For Riew and other creators, the platform stretches far beyond lip-syncing and dance videos. Fans of her fully scripted musical have also created fan art featuring her characters, and though Riew initially pictured Shimcheong’s trusty sidekick, Lotus, as a dragon, she loved fans’ suggestion that Lotus could be represented as a “gumiho,” or nine-tailed fox, instead.
Riew’s fans – which include parents, kids and Disney enthusiasts across the globe – say they’d like to see the story on the silver screen.
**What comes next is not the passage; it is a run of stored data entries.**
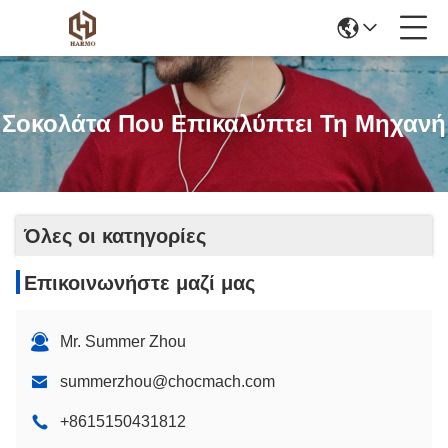
Σοκολάτα Που Επικαλύπτει Τη Μηχανή
Όλες οι κατηγορίες
Επικοινωνήστε μαζί μας
Mr. Summer Zhou
summerzhou@chocmach.com
+8615150431812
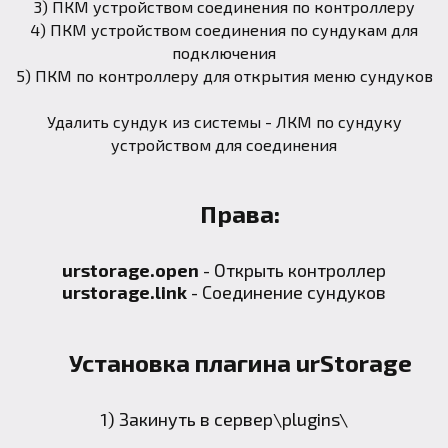
3) ПКМ устройством соединения по контроллеру
4) ПКМ устройством соединения по сундукам для
подключения
5) ПКМ по контроллеру для открытия меню сундуков
Удалить сундук из системы - ЛКМ по сундуку
устройством для соединения
Права:
urstorage.open
- Открыть контроллер
urstorage.link
- Соединение сундуков
Установка плагина urStorage
1) Закинуть в сервер\plugins\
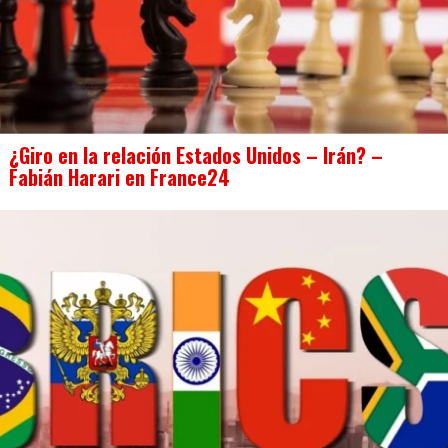
¿Giro en la relación Estados Unidos – Irán? –
Fabián Harari en France24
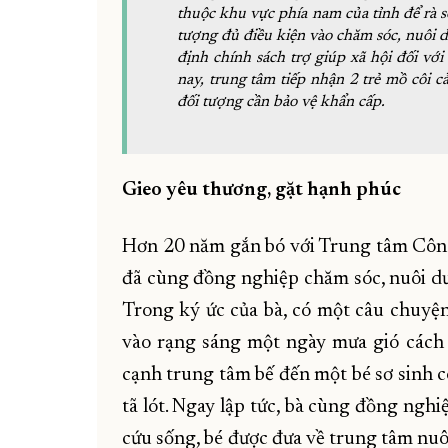
thuộc khu vực phía nam của tỉnh để rà s
tượng đủ điều kiện vào chăm sóc, nuôi
định chính sách trợ giúp xã hội đối vớ
nay, trung tâm tiếp nhận 2 trẻ mồ côi c
đối tượng cần bảo vệ khẩn cấp.
Gieo yêu thương, gặt hạnh phúc
Hơn 20 năm gắn bó với Trung tâm Công
đã cùng đồng nghiệp chăm sóc, nuôi d
Trong ký ức của bà, có một câu chuyệ
vào rạng sáng một ngày mưa gió cách 
cạnh trung tâm bế đến một bé sơ sinh c
tã lót. Ngay lập tức, bà cùng đồng ngh
cứu sống, bé được đưa về trung tâm nuô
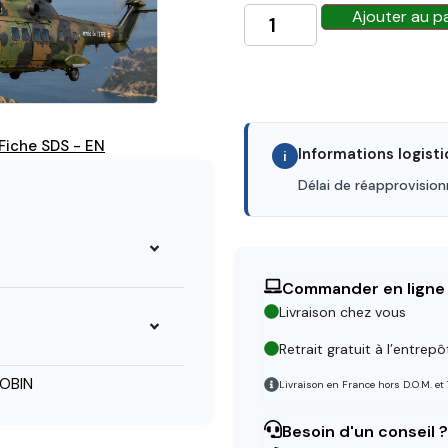
Ajouter au p
Fiche SDS - EN
Informations logist
i
Délai de réapprovisio
Commander en ligne
Livraison chez vous
Retrait gratuit à l’entrepô
OBIN
Livraison en France hors D.O.M. et
Besoin d'un conseil ?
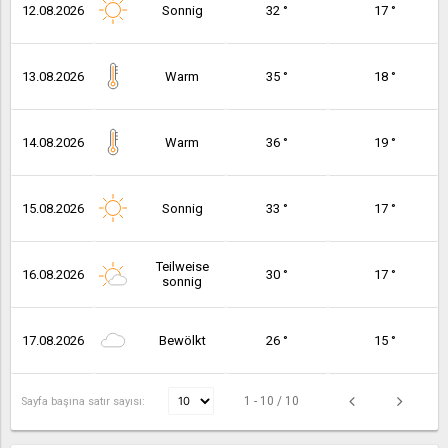
12.08.2026
Sonnig
32 °
17 °
13.08.2026
Warm
35 °
18 °
14.08.2026
Warm
36 °
19 °
15.08.2026
Sonnig
33 °
17 °
Teilweise
16.08.2026
30 °
17 °
sonnig
17.08.2026
Bewölkt
26 °
15 °
1 - 10 / 10
Sayfa başına satır sayısı:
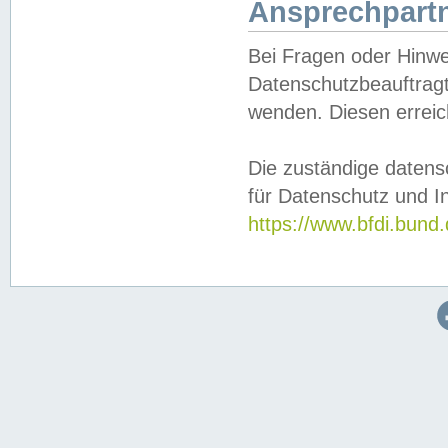
Ansprechpartn
Bei Fragen oder Hinwe
Datenschutzbeauftragt
wenden. Diesen erreic
Die zuständige datens
für Datenschutz und In
https://www.bfdi.bu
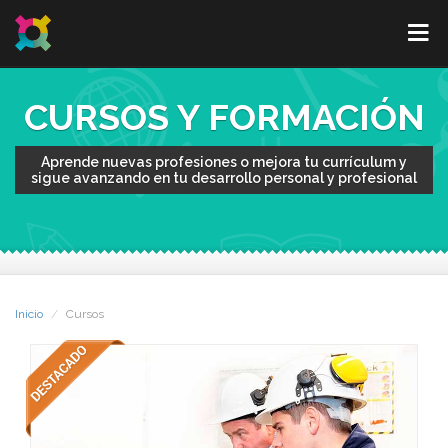
CURSOS Y FORMACIÓN
Aprende nuevas profesiones o mejora tu currículum y
sigue avanzando en tu desarrollo personal y profesional
Inicio
Cursos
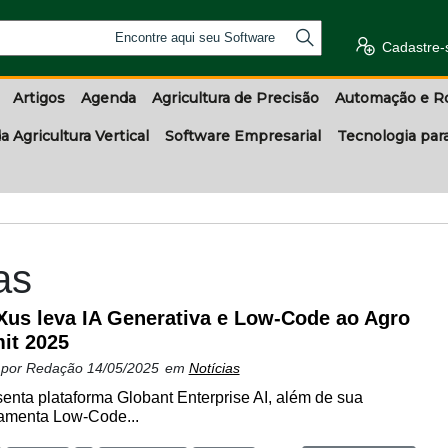
Encontre aqui seu Software
Cadastre-
Artigos
Agenda
Agricultura de Precisão
Automação e R
a Agricultura Vertical
Software Empresarial
Tecnologia par
as
us leva IA Generativa e Low-Code ao Agro
it 2025
 por
Redação
14/05/2025
em
Notícias
nta plataforma Globant Enterprise AI, além de sua
rramenta Low-Code...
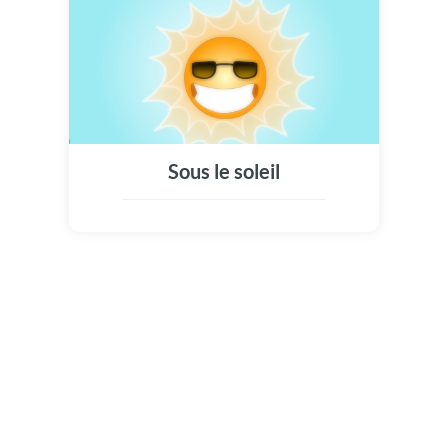
Sous le soleil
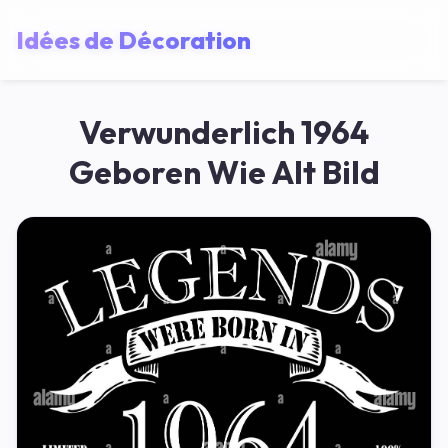
Idées de Décoration
Verwunderlich 1964
Geboren Wie Alt Bild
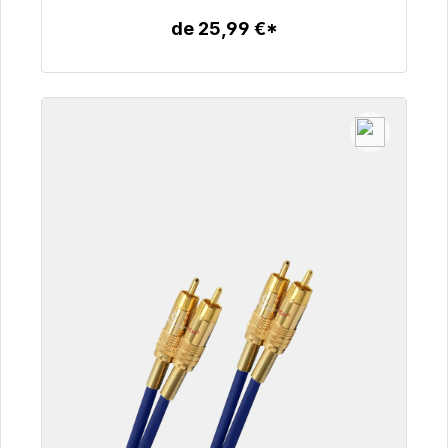
de 25,99 €*
Detalles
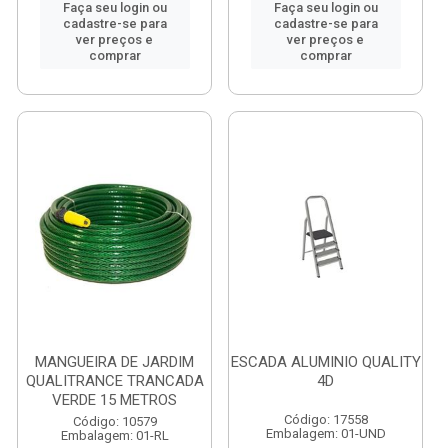
Faça seu login ou
Faça seu login ou
cadastre-se para
cadastre-se para
ver preços e
ver preços e
comprar
comprar
MANGUEIRA DE JARDIM
ESCADA ALUMINIO QUALITY
QUALITRANCE TRANCADA
4D
VERDE 15 METROS
Código: 17558
Código: 10579
Embalagem: 01-UND
Embalagem: 01-RL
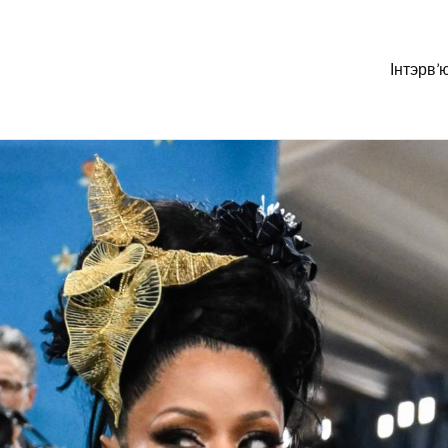
Інтэрв’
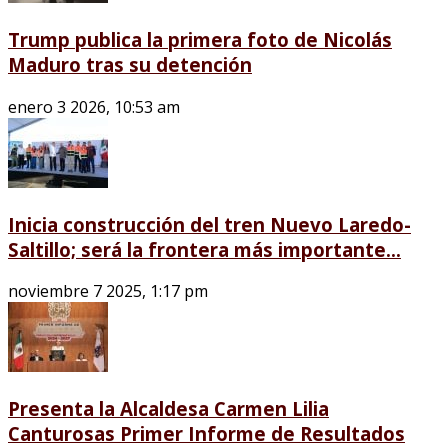
Trump publica la primera foto de Nicolás
Maduro tras su detención
enero 3 2026, 10:53 am
Inicia construcción del tren Nuevo Laredo-
Saltillo; será la frontera más importante...
noviembre 7 2025, 1:17 pm
Presenta la Alcaldesa Carmen Lilia
Canturosas Primer Informe de Resultados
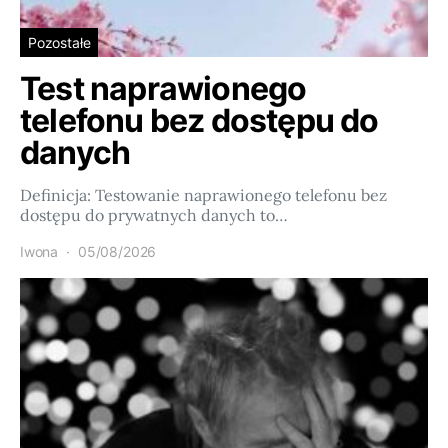
Pozostałe
Test naprawionego
telefonu bez dostępu do
danych
Definicja: Testowanie naprawionego telefonu bez
dostępu do prywatnych danych to…
Iwona
05/08/2026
“(The buzz) started off in America and then it started trending on Korean Twitter,” Riew said, adding: “Even beyond producers reaching out, it’s when parents tell me, ‘I have a 5-year-old, or 3-year-old, or 9-year-old – I know that they would love to see this movie on screen, and we’ve been listening to your songs.’ That is really the thing that warms my heart most of all.”
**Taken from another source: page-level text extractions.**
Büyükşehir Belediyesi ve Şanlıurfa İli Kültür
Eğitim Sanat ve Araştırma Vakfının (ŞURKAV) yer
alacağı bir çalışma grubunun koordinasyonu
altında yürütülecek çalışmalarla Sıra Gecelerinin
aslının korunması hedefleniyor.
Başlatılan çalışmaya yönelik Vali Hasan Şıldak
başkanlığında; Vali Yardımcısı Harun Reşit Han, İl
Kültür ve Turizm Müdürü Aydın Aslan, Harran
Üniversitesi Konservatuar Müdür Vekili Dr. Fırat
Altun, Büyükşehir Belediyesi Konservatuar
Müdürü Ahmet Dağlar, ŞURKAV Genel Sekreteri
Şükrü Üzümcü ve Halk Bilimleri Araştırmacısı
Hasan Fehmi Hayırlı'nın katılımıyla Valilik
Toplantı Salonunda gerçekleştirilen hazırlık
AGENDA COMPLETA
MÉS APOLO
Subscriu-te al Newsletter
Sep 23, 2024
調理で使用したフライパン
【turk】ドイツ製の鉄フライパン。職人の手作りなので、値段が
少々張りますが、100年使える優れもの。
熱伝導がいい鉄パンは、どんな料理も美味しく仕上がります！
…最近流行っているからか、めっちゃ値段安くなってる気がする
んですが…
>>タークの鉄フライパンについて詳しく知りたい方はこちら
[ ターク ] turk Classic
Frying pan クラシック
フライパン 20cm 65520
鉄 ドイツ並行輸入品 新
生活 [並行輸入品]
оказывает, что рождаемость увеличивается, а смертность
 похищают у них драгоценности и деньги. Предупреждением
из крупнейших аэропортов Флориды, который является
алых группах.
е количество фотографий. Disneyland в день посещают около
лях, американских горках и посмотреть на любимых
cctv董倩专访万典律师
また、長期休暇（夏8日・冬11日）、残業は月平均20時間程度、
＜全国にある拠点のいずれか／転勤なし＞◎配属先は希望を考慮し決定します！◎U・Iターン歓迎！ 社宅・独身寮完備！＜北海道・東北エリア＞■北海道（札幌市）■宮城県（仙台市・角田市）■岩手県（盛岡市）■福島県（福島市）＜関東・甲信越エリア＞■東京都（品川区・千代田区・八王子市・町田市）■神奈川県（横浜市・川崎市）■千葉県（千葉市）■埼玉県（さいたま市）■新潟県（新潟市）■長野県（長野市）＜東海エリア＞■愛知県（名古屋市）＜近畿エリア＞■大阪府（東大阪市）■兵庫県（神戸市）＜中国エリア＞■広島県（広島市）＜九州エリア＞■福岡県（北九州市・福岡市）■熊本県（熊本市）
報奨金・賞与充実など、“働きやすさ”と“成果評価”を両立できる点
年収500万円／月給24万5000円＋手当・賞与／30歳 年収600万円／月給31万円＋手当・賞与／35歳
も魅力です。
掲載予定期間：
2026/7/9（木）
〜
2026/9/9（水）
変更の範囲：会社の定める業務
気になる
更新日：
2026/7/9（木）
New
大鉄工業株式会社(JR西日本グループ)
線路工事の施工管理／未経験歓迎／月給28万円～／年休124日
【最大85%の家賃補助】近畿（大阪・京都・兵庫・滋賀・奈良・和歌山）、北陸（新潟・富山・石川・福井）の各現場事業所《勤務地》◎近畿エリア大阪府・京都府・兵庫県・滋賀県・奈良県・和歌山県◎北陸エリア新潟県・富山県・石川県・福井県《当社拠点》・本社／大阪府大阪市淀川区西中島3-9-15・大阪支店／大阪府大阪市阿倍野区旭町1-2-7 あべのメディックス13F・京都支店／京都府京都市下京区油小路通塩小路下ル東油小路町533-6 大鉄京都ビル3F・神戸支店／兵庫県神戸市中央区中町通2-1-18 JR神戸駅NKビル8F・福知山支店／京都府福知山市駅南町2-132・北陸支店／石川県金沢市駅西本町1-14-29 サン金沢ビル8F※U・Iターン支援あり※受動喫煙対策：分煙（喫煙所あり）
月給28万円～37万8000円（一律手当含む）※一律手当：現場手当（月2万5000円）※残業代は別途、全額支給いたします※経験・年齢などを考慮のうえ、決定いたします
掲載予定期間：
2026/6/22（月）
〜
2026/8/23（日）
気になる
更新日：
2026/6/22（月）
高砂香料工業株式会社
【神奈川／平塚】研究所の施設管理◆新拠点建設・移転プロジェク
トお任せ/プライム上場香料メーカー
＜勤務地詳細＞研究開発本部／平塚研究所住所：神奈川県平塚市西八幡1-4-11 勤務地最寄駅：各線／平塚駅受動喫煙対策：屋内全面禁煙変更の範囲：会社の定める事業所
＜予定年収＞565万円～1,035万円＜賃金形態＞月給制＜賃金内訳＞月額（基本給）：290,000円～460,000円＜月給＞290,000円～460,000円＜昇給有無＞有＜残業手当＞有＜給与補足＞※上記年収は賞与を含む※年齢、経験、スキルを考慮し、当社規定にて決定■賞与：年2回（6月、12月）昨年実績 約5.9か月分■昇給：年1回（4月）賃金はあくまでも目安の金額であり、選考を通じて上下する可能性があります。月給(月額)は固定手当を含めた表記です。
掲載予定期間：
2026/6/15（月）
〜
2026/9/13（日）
Though she began writing musicals at the age of 15, Riew wasn’t sure she would pursue musical theater as a career, and she initially enrolled as a pre-med student.
“I was afraid of being an artist. I was afraid of going into a career that didn’t seem sustainable,” she said. “I think a lot of it came from my desire to fit in with the Asian American community. I wasn’t really seeing that many other Asian students take theater at the time, but a lot has changed over the years.”
During her freshman year, Riew participated in Harvard’s “First-Year Musical,” which gives freshmen the opportunity to create and produce a musical. At auditions for the show, however, she was disheartened at the lack of Asian representation.
“That sort of made me feel like, ‘Oh maybe this isn’t the thing for me, but, at the same time, it fueled my desire to want to create more of a space for the Asian students on campus who might not have discovered theater.”
Riew switched her major to musical theater the summer after her sophomore year and, since then, her shows have been staged at the American Repertory Theater, Harvard University’s Farkas Hall and Agassiz Theater, The UNC-Greensboro School of Theater and more.
Search for belonging
The process of writing “Shimcheong: A Folktale” was challenging but meaningful, Riew said, as it allowed her to confront many aspects of her identity. After her grandfather passed away and her grandmother moved in with her, Riew found herself wanting to get more in touch with her Korean heritage.
“My inspiration definitely came from a lot of different places,” she said. “I would say, foremost, it came from my journey to search for belonging. I’ve recently been thinking a lot about identity and how that intersects with artistry and the stories that we choose to tell. I was really inspired by my grandparents, and my experience in college – and that’s sort of how I found my way to ‘Shimcheong.’”
When she took her first trip to Seoul, South Korea, at the age of 18, she discovered things about herself and her own story that helped shape the musical.
“It was an exciting time. But in many ways, it was an eye-opening moment where I realized this place that I always looked to and imagined myself belonging to was much more different than I expected,” she said. “And I was much more of an outsider than I expected.”
Though Riew and her family celebrate both Korean and American traditions, she was not surrounded by a large Korean community growing up. In recent years, she strived to learn more about her Asian roots, whether through Korean classes at school or through her music. Now, she hopes people of all ages can be inspired by Shimcheong’s story.
“It’s always been my dream to be walking down the street and hear a child singing my song,” Riew said. “I feel like I’m almost living that dream right now seeing the duets from all different kinds of people singing the song. It’s been incredible.”
Disney may not have picked up the script yet, but Riew has already heard from producers and filmmakers interested in bringing the story to bigger audiences. For now, she is working with an agent to figure out what’s next.
“It’s probably been the craziest three weeks of my life, but it’s a really, really exciting time,” she said. “And honestly, I’m just really thankful.”